-------- Data shown --------

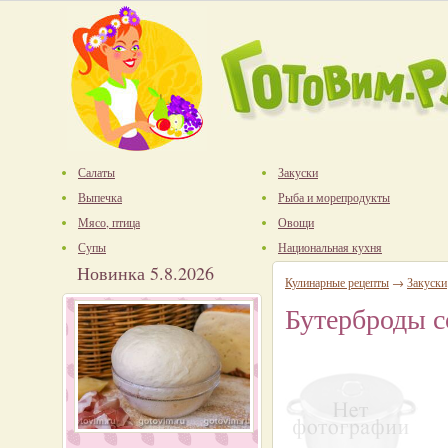
Салаты
Закуски
Выпечка
Рыба и морепродукты
Мясо, птица
Овощи
Супы
Национальная кухня
Новинка 5.8.2026
Кулинарные рецепты
→
Закуски
Бутерброды 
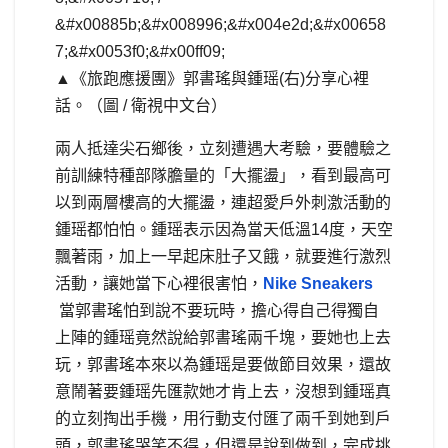
▲《旅跑應援團》郭書瑤與鍾瑶(右)分享心裡
話。（圖 / 衛視中文台）
兩人抵達尖石鄉後，立刻遭遇大考驗，要體驗之
前訓練特種部隊膽量的「大擺盪」，看到最高可
以到兩層樓高的大擺盪，連超愛戶外刺激活動的
鍾瑶都怕怕。鍾瑶表示因為當天低溫14度，天空
飄著雨，加上一早起床肚子又餓，就要進行激烈
活動，讓她當下心裡很害怕，
Nike Sneakers
當郭書瑤怕到說不要玩時，擔心得自己得獨自
上陣的鍾瑶竟然說給郭書瑤兩千塊，要她也上去
玩，郭書瑤本來以為鍾瑶是要做節目效果，還故
意鬧著要鍾瑶先匯款她才肯上去，沒想到鍾瑶真
的立刻掏出手機，用行動支付匯了兩千到她到戶
頭，郭書瑤哭笑不得，但還是說到做到，完成挑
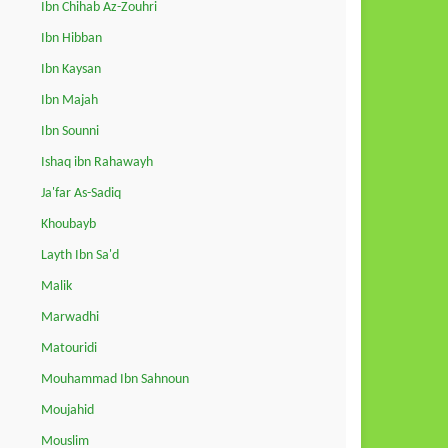
Ibn Chihab Az-Zouhri
Ibn Hibban
Ibn Kaysan
Ibn Majah
Ibn Sounni
Ishaq ibn Rahawayh
Ja'far As-Sadiq
Khoubayb
Layth Ibn Sa'd
Malik
Marwadhi
Matouridi
Mouhammad Ibn Sahnoun
Moujahid
Mouslim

--------

### Aim of the task
Where an entry holds an image, drop the image and copy the remaining text exactly.

### Response below
Салаты
Закуски
Выпечка
Рыба и морепродукты
Мясо, птица
Овощи
Супы
Национальная кухня
Новинка 5.8.2026
Кулинарные рецепты
→
Закуски
Бутерброды 
▲《旅跑應援團》郭書瑤與鍾瑶(右)分享心裡
話。（圖 / 衛視中文台）
兩人抵達尖石鄉後，立刻遭遇大考驗，要體驗之
前訓練特種部隊膽量的「大擺盪」，看到最高可
以到兩層樓高的大擺盪，連超愛戶外刺激活動的
鍾瑶都怕怕。鍾瑶表示因為當天低溫14度，天空
飄著雨，加上一早起床肚子又餓，就要進行激烈
活動，讓她當下心裡很害怕，
Nike Sneakers
當郭書瑤怕到說不要玩時，擔心得自己得獨自
上陣的鍾瑶竟然說給郭書瑤兩千塊，要她也上去
玩，郭書瑤本來以為鍾瑶是要做節目效果，還故
意鬧著要鍾瑶先匯款她才肯上去，沒想到鍾瑶真
的立刻掏出手機，用行動支付匯了兩千到她到戶
頭，郭書瑤哭笑不得，但還是說到做到，完成挑
Ibn Chihab Az-Zouhri
Ibn Hibban
Ibn Kaysan
Ibn Majah
Ibn Sounni
Ishaq ibn Rahawayh
Ja'far As-Sadiq
Khoubayb
Layth Ibn Sa'd
Malik
Marwadhi
Matouridi
Mouhammad Ibn Sahnoun
Moujahid
Mouslim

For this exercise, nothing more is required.